*** DATA FOR REVIEW Section Begins ***

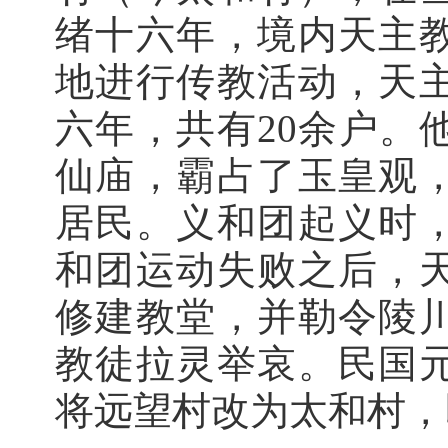
绪十六年，境内天主
地进行传教活动，天
六年，共有20余户。
仙庙，霸占了玉皇观
居民。义和团起义时
和团运动失败之后，
修建教堂，并勒令陵
教徒拉灵举哀。民国
将远望村改为太和村，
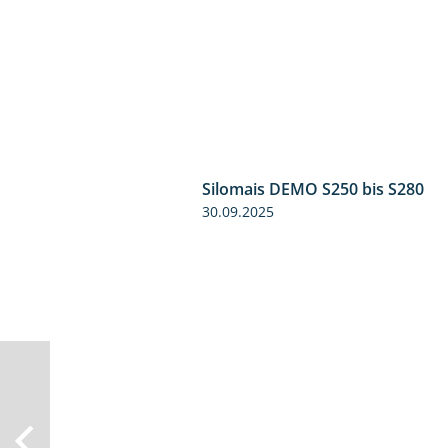
Silomais DEMO S250 bis S280
30.09.2025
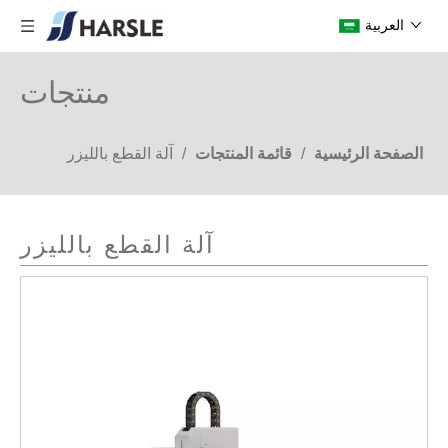
العربية
منتجات
الصفحة الرئيسية
/
قائمة المنتجات
/
آلة القطع بالليزر
آلة القطع بالليزر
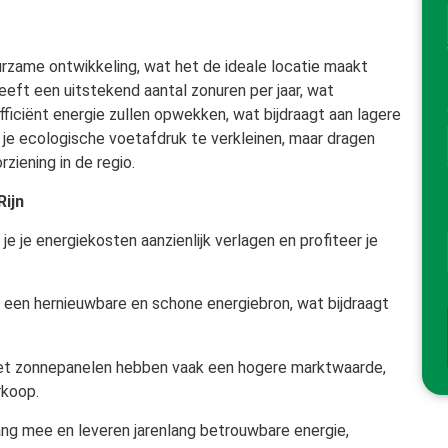
urzame ontwikkeling, wat het de ideale locatie maakt
eeft een uitstekend aantal zonuren per jaar, wat
fficiënt energie zullen opwekken, wat bijdraagt aan lagere
 je ecologische voetafdruk te verkleinen, maar dragen
iening in de regio.
Rijn
 je energiekosten aanzienlijk verlagen en profiteer je
een hernieuwbare en schone energiebron, wat bijdraagt
t zonnepanelen hebben vaak een hogere marktwaarde,
rkoop.
ng mee en leveren jarenlang betrouwbare energie,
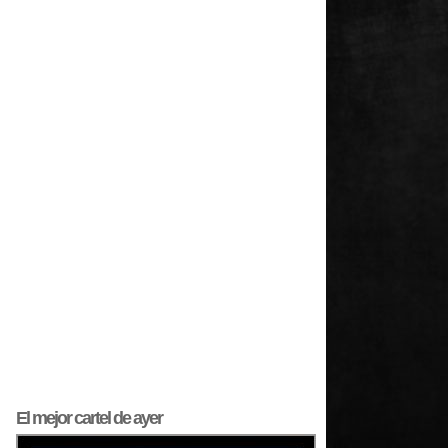
El mejor
cartel
de ayer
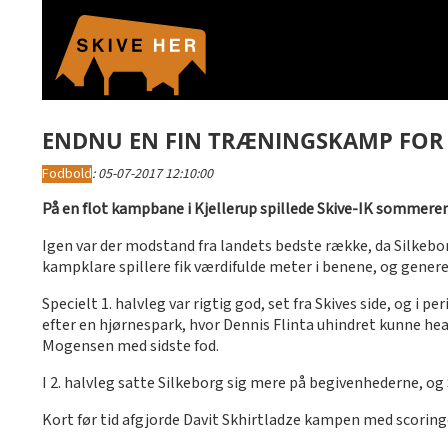
ENDNU EN FIN TRÆNINGSKAMP FOR S
Fodbold
:
05-07-2017 12:10:00
På en flot kampbane i Kjellerup spillede Skive-IK sommere
Igen var der modstand fra landets bedste række, da Silkeborg 
kampklare spillere fik værdifulde meter i benene, og genere
Specielt 1. halvleg var rigtig god, set fra Skives side, og 
efter en hjørnespark, hvor Dennis Flinta uhindret kunne hea
Mogensen med sidste fod.
I 2. halvleg satte Silkeborg sig mere på begivenhederne, og 
Kort før tid afgjorde Davit Skhirtladze kampen med scoringe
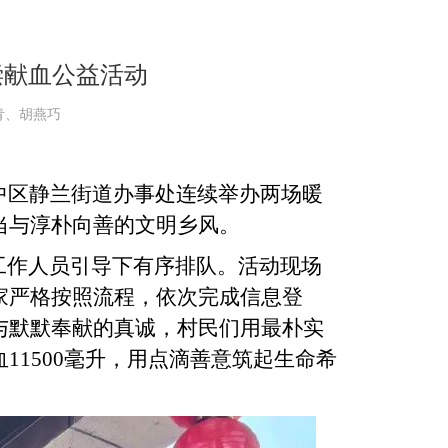
偿献血公益活动
妮青、胡燕巧
城中区静兰街道办事处连续举办两场暖
当与淳朴向善的文明乡风。
工作人员引导下有序排队。活动现场
家严格按照流程，依次完成信息登
与默默奉献的真诚，村民们用最朴实
1500毫升，用点滴善意筑起生命希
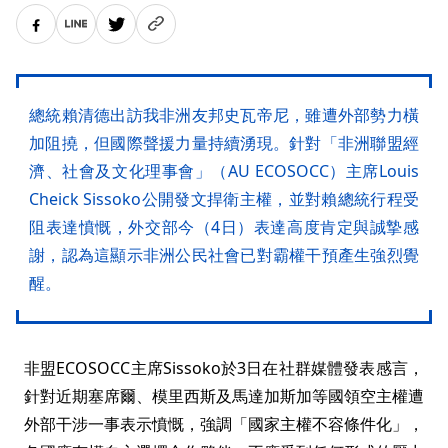
總統賴清德出訪我非洲友邦史瓦帝尼，雖遭外部勢力橫
加阻撓，但國際聲援力量持續湧現。針對「非洲聯盟經
濟、社會及文化理事會」（AU ECOSOCC）主席Louis
Cheick Sissoko公開發文捍衛主權，並對賴總統行程受
阻表達憤慨，外交部今（4日）表達高度肯定與誠摯感
謝，認為這顯示非洲公民社會已對霸權干預產生強烈覺
醒。
非盟ECOSOCC主席Sissoko於3日在社群媒體發表感言，
針對近期塞席爾、模里西斯及馬達加斯加等國領空主權遭
外部干涉一事表示憤慨，強調「國家主權不容條件化」，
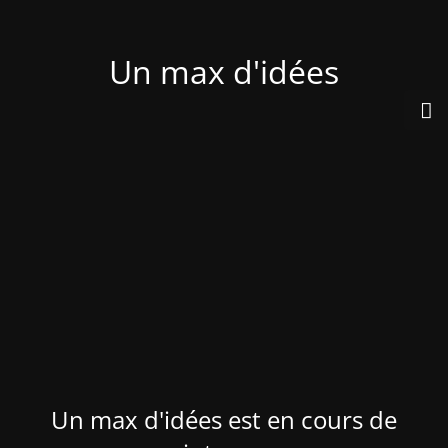
Un max d'idées
Un max d'idées est en cours de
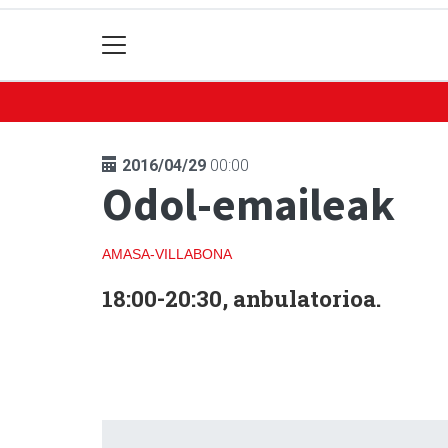
2016/04/29
00:00
Odol-emaileak
AMASA-VILLABONA
18:00-20:30, anbulatorioa.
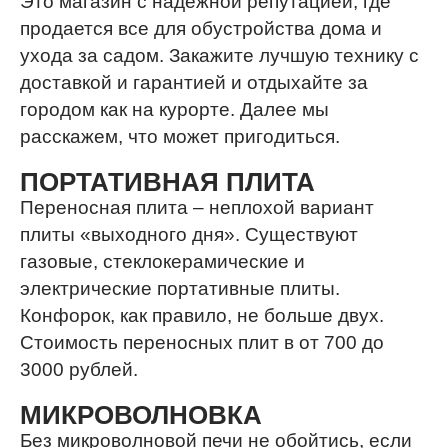
Это магазин с надежной репутацией, где
продается все для обустройства дома и
ухода за садом. Закажите лучшую технику с
доставкой и гарантией и отдыхайте за
городом как на курорте. Далее мы
расскажем, что может пригодиться.
ПОРТАТИВНАЯ ПЛИТА
Переносная плита – неплохой вариант
плиты «выходного дня». Существуют
газовые, стеклокерамические и
электрические портативные плиты.
Конфорок, как правило, не больше двух.
Стоимость переносных плит в от 700 до
3000 рублей.
МИКРОВОЛНОВКА
Без микроволновой печи не обойтись, если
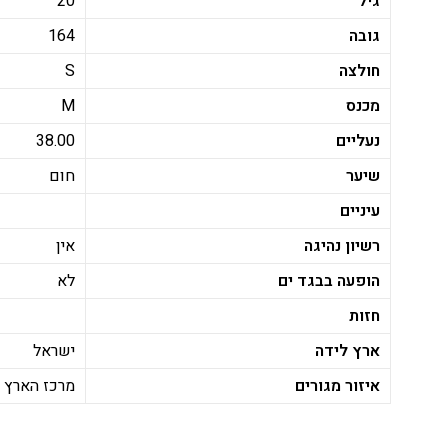
גיל
20
גובה
164
חולצה
S
מכנס
M
נעליים
38.00
שיער
חום
עיניים
רשיון נהיגה
אין
הופעה בבגד ים
לא
חזות
ארץ לידה
ישראל
איזור מגורים
מרכז הארץ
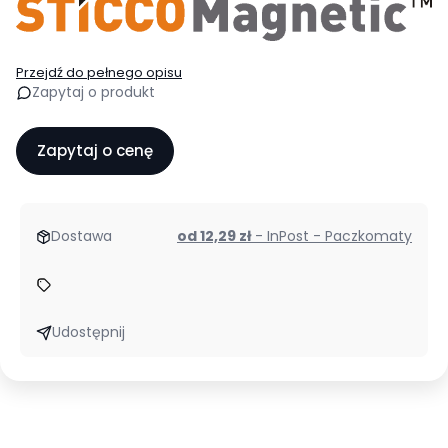
Przejdź do pełnego opisu
Zapytaj o produkt
Zapytaj o cenę
Dostawa
od 12,29 zł
- InPost - Paczkomaty
Udostępnij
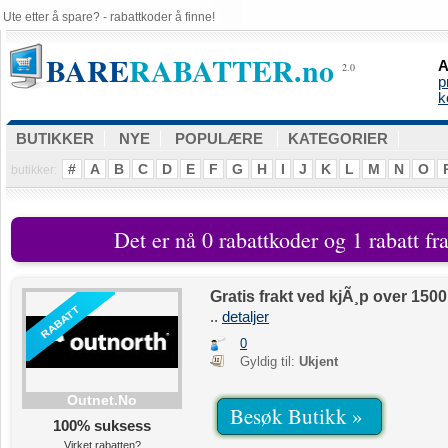
Ute etter å spare? - rabattkoder å finne!
BARE
RABATTER.no
A
2.0
p
k
BUTIKKER
NYE
POPULÆRE
KATEGORIER
#
A
B
C
D
E
F
G
H
I
J
K
L
M
N
O
butikker:
Det er nå 0 rabattkoder og 1 rabatt fr
Gratis frakt ved kjÃ¸p over 1500
..
detaljer
0
Gyldig til:
Ukjent
Outnet.no
Besøk Butikk »
100% suksess
Virket rabatten?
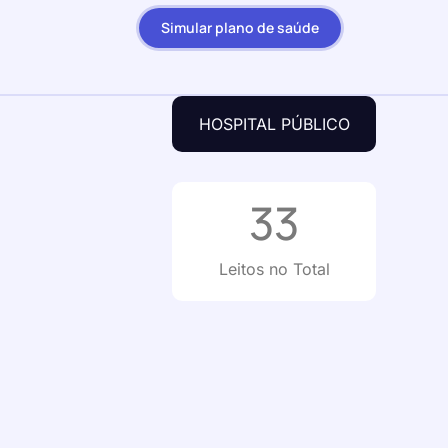
Simular plano de saúde
HOSPITAL PÚBLICO
33
Leitos no Total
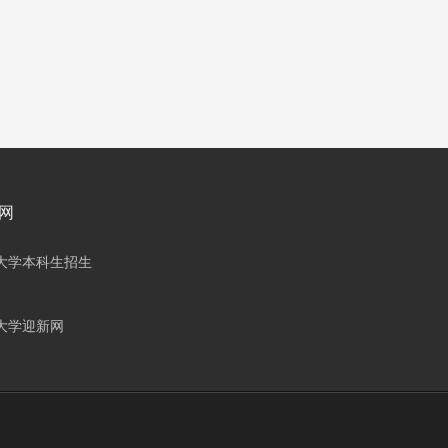
网
大学本科生招生
大学迎新网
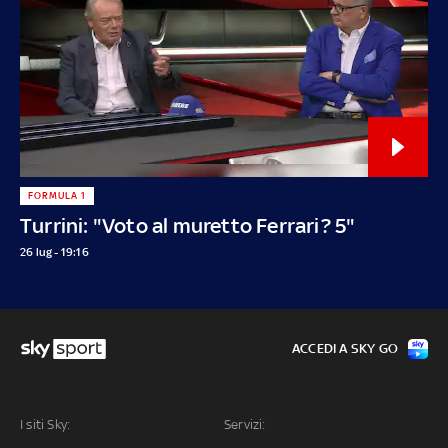
FORMULA 1
Turrini: "Voto al muretto Ferrari? 5"
26 lug - 19:16
ACCEDI A SKY GO
I siti Sky:
Servizi:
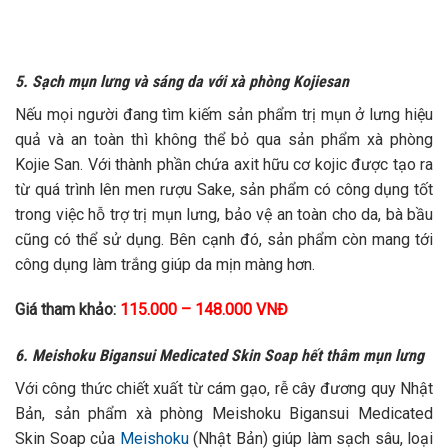
5. Sạch mụn lưng và sáng da với xà phòng Kojiesan
Nếu mọi người đang tìm kiếm sản phẩm trị mụn ở lưng hiệu
quả và an toàn thì không thể bỏ qua sản phẩm xà phòng
Kojie San. Với thành phần chứa axit hữu cơ kojic được tạo ra
từ quá trình lên men rượu Sake, sản phẩm có công dụng tốt
trong việc hỗ trợ trị mụn lưng, bảo vệ an toàn cho da, bà bầu
cũng có thể sử dụng. Bên cạnh đó, sản phẩm còn mang tới
công dụng làm trắng giúp da mịn màng hơn.
Giá tham khảo:
115.000 – 148.000 VNĐ
6. Meishoku Bigansui Medicated Skin Soap hết thâm mụn lưng
Với công thức chiết xuất từ cám gạo, rễ cây đương quy Nhật
Bản, sản phẩm xà phòng Meishoku Bigansui Medicated
Skin Soap của
Meishoku
(Nhật Bản) giúp làm sạch sâu, loại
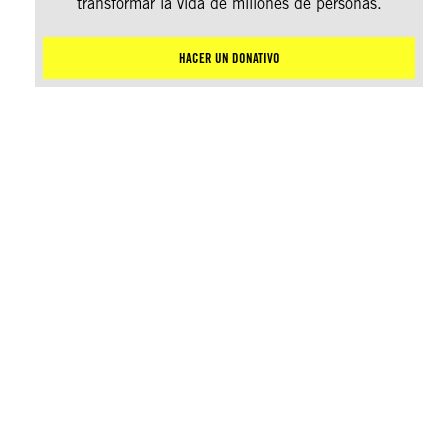
transformar la vida de millones de personas.
HACER UN DONATIVO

*** DATA FOR REVIEW Section Ends ***

Where an entry holds a picture, leave the picture out and output the rest exactly.

绪十六年，境内天主
地进行传教活动，天
六年，共有20余户。
仙庙，霸占了玉皇观
居民。义和团起义时
和团运动失败之后，
修建教堂，并勒令陵
教徒拉灵举哀。民国
将远望村改为太和村，
Silomais DEMO S250 bis S280
30.09.2025
العربية
منتجات
الصفحة الرئيسية
/
قائمة المنتجات
/
آلة القطع بالليزر
آلة القطع بالليزر
urzame ontwikkeling, wat het de ideale locatie maakt
eeft een uitstekend aantal zonuren per jaar, wat
fficiënt energie zullen opwekken, wat bijdraagt aan lagere
 je ecologische voetafdruk te verkleinen, maar dragen
iening in de regio.
Rijn
 je energiekosten aanzienlijk verlagen en profiteer je
een hernieuwbare en schone energiebron, wat bijdraagt
t zonnepanelen hebben vaak een hogere marktwaarde,
rkoop.
ng mee en leveren jarenlang betrouwbare energie,
El mejor
cartel
de ayer
ENDNU EN FIN TRÆNINGSKAMP FOR S
Fodbold
:
05-07-2017 12:10:00
På en flot kampbane i Kjellerup spillede Skive-IK sommere
Igen var der modstand fra landets bedste række, da Silkeborg 
kampklare spillere fik værdifulde meter i benene, og genere
Specielt 1. halvleg var rigtig god, set fra Skives side, og 
efter en hjørnespark, hvor Dennis Flinta uhindret kunne hea
Mogensen med sidste fod.
I 2. halvleg satte Silkeborg sig mere på begivenhederne, og 
Kort før tid afgjorde Davit Skhirtladze kampen med scoringe
偿献血公益活动
妮青、胡燕巧
城中区静兰街道办事处连续举办两场暖
当与淳朴向善的文明乡风。
工作人员引导下有序排队。活动现场
家严格按照流程，依次完成信息登
与默默奉献的真诚，村民们用最朴实
1500毫升，用点滴善意筑起生命希
總統賴清德出訪我非洲友邦史瓦帝尼，雖遭外部勢力橫
加阻撓，但國際聲援力量持續湧現。針對「非洲聯盟經
濟、社會及文化理事會」（AU ECOSOCC）主席Louis
Cheick Sissoko公開發文捍衛主權，並對賴總統行程受
阻表達憤慨，外交部今（4日）表達高度肯定與誠摯感
謝，認為這顯示非洲公民社會已對霸權干預產生強烈覺
醒。
非盟ECOSOCC主席Sissoko於3日在社群媒體發表感言，
針對近期塞席爾、模里西斯及馬達加斯加等國領空主權遭
外部干涉一事表示憤慨，強調「國家主權不容條件化」，
Un max d'idées
Un max d'idées est en cours de
2016/04/29
00:00
Odol-emaileak
AMASA-VILLABONA
18:00-20:30, anbulatorioa.
Это магазин с надежной репутацией, где
продается все для обустройства дома и
ухода за садом. Закажите лучшую технику с
доставкой и гарантией и отдыхайте за
городом как на курорте. Далее мы
расскажем, что может пригодиться.
ПОРТАТИВНАЯ ПЛИТА
Переносная плита – неплохой вариант
плиты «выходного дня». Существуют
газовые, стеклокерамические и
электрические портативные плиты.
Конфорок, как правило, не больше двух.
Стоимость переносных плит в от 700 до
3000 рублей.
МИКРОВОЛНОВКА
Без микроволновой печи не обойтись, если
גיל
20
גובה
164
חולצה
S
מכנס
M
נעליים
38.00
שיער
חום
עיניים
רשיון נהיגה
אין
הופעה בבגד ים
לא
חזות
ארץ לידה
ישראל
איזור מגורים
מרכז הארץ
Przejdź do pełnego opisu
Zapytaj o produkt
Zapytaj o cenę
Dostawa
od 12,29 zł
- InPost - Paczkomaty
Udostępnij
Ute etter å spare? - rabattkoder å finne!
BARE
RABATTER.no
A
2.0
p
k
BUTIKKER
NYE
POPULÆRE
KATEGORIER
#
A
B
C
D
E
F
G
H
I
J
K
L
M
N
O
butikker:
Det er nå 0 rabattkoder og 1 rabatt fr
Gratis frakt ved kjÃ¸p over 1500
..
detaljer
0
Gyldig til:
Ukjent
Outnet.no
Besøk Butikk »
100% suksess
Virket rabatten?
Simular plano de saúde
HOSPITAL PÚBLICO
33
Leitos no Total
网
大学本科生招生
大学迎新网
FORMULA 1
Turrini: "Voto al muretto Ferrari? 5"
26 lug - 19:16
ACCEDI A SKY GO
I siti Sky:
Servizi:
5. Sạch mụn lưng và sáng da với xà phòng Kojiesan
Nếu mọi người đang tìm kiếm sản phẩm trị mụn ở lưng hiệu
quả và an toàn thì không thể bỏ qua sản phẩm xà phòng
Kojie San. Với thành phần chứa axit hữu cơ kojic được tạo ra
từ quá trình lên men rượu Sake, sản phẩm có công dụng tốt
trong việc hỗ trợ trị mụn lưng, bảo vệ an toàn cho da, bà bầu
cũng có thể sử dụng. Bên cạnh đó, sản phẩm còn mang tới
công dụng làm trắng giúp da mịn màng hơn.
Giá tham khảo:
115.000 – 148.000 VNĐ
6. Meishoku Bigansui Medicated Skin Soap hết thâm mụn lưng
Với công thức chiết xuất từ cám gạo, rễ cây đương quy Nhật
Bản, sản phẩm xà phòng Meishoku Bigansui Medicated
Skin Soap của
Meishoku
(Nhật Bản) giúp làm sạch sâu, loại
transformar la vida de millones de personas.
HACER UN DONATIVO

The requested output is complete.